Occasional reports of elevated serum liver enzymes have occurred with sotalol therapy but no cause and effect relationship has been established. One case of peripheral neuropathy which resolved on discontinuation of sotalol and recurred when the patient was rechallenged with the drug was reported in an early dose tolerance study. Elevated blood glucose levels and increased insulin requirements can occur in diabetic patients.
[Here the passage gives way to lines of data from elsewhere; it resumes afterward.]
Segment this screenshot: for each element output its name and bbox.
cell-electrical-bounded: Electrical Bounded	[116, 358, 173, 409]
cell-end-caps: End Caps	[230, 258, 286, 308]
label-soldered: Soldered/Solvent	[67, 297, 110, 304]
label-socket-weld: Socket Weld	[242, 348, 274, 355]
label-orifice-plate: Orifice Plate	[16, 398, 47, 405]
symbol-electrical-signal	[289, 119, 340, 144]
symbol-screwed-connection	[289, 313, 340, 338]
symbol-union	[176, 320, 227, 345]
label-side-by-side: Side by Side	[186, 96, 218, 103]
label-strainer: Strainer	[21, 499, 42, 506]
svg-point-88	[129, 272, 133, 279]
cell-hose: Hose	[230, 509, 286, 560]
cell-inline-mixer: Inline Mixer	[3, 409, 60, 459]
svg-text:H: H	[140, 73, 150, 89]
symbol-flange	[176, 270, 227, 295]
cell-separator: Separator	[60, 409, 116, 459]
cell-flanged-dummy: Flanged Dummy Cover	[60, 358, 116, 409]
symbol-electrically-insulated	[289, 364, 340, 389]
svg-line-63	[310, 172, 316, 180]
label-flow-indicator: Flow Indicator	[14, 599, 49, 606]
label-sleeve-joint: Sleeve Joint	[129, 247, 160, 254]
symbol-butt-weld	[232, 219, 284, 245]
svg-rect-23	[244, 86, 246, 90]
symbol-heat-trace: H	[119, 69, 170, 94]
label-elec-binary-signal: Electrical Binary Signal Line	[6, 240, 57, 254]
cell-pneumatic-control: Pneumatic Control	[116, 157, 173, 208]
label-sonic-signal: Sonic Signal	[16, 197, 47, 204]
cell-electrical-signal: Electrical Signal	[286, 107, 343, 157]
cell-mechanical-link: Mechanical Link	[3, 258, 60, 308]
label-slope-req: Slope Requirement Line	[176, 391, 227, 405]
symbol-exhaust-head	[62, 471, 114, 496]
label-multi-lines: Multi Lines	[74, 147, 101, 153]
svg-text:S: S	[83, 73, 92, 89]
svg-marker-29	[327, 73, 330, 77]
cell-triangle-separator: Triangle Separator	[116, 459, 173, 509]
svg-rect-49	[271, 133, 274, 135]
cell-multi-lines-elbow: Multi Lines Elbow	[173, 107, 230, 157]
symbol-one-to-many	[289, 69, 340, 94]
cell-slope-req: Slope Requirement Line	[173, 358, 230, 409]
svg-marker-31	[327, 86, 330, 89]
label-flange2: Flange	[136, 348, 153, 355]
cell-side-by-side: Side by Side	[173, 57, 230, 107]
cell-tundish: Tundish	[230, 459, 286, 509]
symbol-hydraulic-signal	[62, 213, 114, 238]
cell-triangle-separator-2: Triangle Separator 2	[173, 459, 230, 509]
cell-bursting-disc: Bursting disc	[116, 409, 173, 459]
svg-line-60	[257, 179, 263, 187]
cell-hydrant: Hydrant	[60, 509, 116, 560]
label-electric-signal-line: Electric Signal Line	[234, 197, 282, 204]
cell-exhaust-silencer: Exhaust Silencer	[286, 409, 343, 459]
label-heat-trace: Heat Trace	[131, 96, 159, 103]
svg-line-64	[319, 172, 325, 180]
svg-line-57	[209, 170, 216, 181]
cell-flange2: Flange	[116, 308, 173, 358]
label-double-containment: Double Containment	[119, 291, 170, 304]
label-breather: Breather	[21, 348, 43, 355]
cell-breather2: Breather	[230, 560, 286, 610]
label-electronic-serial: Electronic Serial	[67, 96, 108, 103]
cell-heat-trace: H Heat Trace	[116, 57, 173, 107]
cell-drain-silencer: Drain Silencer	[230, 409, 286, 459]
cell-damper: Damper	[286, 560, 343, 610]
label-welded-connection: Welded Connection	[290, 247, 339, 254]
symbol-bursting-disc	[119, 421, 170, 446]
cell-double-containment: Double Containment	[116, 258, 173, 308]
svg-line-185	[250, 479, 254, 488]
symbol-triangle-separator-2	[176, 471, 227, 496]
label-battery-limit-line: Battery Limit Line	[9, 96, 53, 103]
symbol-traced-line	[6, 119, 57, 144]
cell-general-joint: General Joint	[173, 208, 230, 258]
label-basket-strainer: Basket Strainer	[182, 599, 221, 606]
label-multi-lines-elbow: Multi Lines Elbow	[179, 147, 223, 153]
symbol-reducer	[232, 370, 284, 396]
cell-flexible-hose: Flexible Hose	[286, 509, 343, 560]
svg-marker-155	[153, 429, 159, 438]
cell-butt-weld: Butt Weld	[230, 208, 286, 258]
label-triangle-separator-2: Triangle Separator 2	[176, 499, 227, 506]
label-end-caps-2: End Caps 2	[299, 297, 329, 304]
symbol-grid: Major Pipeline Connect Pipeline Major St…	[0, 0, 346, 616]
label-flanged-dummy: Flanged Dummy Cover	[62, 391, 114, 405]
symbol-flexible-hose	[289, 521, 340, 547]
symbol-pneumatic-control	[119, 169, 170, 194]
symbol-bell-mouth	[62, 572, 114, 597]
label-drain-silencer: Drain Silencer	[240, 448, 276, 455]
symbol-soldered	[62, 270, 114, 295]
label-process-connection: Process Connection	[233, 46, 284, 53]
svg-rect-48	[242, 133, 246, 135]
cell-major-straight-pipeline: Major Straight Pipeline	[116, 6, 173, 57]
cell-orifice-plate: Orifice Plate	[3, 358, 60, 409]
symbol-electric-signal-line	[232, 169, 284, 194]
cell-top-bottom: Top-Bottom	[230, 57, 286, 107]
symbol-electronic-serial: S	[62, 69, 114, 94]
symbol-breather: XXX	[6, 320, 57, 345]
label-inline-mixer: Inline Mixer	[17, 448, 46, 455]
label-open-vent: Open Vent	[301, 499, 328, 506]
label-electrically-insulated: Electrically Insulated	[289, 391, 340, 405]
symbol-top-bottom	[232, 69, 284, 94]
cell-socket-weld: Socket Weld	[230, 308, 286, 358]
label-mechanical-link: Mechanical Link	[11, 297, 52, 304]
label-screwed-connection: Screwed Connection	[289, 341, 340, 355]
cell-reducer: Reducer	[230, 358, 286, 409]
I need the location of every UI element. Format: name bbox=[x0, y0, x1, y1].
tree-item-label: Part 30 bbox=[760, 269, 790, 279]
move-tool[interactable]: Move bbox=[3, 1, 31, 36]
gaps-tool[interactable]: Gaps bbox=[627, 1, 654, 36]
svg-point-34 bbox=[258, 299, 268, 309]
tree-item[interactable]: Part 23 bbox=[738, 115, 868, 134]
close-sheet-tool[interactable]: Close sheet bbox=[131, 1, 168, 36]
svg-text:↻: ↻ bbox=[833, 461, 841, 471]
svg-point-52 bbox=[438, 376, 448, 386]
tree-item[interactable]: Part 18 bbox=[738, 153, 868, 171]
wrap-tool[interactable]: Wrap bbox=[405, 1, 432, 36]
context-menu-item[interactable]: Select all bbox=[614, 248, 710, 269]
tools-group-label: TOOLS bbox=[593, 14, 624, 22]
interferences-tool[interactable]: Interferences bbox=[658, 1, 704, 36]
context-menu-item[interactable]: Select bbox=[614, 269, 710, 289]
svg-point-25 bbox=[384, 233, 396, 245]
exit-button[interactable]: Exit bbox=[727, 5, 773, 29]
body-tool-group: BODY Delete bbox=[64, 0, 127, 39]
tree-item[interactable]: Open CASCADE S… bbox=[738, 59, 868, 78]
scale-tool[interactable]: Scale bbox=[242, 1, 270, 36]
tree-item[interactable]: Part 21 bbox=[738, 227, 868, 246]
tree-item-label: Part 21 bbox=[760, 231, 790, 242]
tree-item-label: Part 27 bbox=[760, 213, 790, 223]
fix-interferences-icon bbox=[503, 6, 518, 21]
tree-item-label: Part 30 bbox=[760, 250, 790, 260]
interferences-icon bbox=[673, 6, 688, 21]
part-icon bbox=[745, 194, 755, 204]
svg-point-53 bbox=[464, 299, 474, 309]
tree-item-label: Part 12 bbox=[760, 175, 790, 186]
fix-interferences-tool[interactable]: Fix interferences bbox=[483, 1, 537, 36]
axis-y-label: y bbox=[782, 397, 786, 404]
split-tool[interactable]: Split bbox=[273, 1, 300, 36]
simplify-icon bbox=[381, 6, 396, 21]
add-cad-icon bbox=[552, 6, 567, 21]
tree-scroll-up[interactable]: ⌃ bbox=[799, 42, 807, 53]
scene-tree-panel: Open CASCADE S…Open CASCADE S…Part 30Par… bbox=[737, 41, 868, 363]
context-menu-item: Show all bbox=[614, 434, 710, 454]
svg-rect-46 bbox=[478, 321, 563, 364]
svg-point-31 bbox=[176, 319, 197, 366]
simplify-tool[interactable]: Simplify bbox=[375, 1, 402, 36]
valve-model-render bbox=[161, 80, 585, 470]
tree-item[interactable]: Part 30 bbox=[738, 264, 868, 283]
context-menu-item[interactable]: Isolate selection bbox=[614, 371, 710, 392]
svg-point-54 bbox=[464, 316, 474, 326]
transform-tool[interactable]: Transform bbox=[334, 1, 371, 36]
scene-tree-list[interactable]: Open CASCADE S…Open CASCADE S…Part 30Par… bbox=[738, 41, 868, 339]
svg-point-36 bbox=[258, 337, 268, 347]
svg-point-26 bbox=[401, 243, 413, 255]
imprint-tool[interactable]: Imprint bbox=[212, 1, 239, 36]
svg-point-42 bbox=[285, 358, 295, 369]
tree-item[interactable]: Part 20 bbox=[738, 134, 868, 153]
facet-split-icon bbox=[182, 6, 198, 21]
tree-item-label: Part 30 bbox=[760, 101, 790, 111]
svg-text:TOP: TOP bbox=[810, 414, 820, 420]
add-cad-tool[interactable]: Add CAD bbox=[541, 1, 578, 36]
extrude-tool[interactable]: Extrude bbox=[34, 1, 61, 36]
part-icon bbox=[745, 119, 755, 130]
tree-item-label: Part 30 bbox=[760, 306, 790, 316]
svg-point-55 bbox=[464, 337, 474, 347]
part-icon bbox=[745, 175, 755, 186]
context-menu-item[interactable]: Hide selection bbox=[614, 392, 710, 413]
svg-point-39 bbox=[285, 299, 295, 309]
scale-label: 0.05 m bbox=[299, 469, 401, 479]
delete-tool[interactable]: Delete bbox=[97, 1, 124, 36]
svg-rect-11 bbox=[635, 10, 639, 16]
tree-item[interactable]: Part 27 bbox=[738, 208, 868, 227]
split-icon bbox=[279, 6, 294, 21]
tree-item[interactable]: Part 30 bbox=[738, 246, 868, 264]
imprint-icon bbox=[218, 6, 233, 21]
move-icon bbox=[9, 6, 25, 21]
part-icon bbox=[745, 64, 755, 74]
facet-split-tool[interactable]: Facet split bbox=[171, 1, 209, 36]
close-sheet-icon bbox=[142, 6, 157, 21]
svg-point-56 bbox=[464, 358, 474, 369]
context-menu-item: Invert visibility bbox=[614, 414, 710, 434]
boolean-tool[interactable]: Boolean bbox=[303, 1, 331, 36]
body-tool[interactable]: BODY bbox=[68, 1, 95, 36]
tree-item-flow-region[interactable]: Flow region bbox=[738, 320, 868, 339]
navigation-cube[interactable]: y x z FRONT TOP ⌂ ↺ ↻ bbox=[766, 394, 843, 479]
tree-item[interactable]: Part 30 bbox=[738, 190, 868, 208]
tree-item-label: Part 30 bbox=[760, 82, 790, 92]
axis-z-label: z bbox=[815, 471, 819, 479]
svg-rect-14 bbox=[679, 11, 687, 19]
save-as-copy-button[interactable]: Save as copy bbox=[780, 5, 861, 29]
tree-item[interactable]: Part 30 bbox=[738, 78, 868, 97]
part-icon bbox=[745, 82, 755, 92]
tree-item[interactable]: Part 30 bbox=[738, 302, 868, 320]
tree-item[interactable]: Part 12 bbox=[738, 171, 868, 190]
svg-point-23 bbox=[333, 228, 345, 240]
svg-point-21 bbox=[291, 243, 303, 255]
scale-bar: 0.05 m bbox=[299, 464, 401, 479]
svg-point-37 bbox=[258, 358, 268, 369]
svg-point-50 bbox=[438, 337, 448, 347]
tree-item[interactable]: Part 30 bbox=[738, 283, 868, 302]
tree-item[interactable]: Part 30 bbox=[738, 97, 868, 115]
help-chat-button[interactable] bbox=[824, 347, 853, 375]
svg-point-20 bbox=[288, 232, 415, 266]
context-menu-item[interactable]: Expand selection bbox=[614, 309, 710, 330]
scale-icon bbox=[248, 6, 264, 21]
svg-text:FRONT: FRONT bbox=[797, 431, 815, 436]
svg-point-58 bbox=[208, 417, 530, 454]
In an unblinded multicenter trial of 25 patients with SVT and/or VT receiving daily doses of 30, 90 and 210 mg/m2 with dosing every 8 hours for a total of 9 doses, no Torsade de Pointes or other serious new arrhythmias were observed. One (1) patient, receiving 30 mg/m2 daily, was discontinued because of increased frequency of sinus pauses/bradycardia. Additional cardiovascular AEs were seen at the 90 and 210 mg/m2 daily dose levels. They included QT prolongations (2 patients), sinus pauses/bradycardia (1 patient), increased severity of atrial flutter and reported chest pain (1 patient). Values for QTc 525 msec were seen in 2 patients at the 210 mg/m2 daily dose level. Serious adverse events including death, Torsades de Pointe, other proarrhythmias, high-degree A-V blocks and bradycardia have been reported in infants and/or children.
Potential Adverse Effects
Foreign marketing experience with sotalol hydrochloride shows an adverse experience profile similar to that described above from clinical trials. Voluntary reports since introduction also include rare reports of: emotional liability, slightly clouded sensorium, incoordination, vertigo, paralysis, thrombocytopenia, eosinophilia, leukopenia, photosensitivity reaction, fever, pulmonary edema, hyperlipidemia, myalgia, pruritis, alopecia.
The oculomucocutaneous syndrome associated with the beta-blocker practolol has not been associated with BETAPACE AF (sotalol hcl) during investigational use and foreign marketing experience.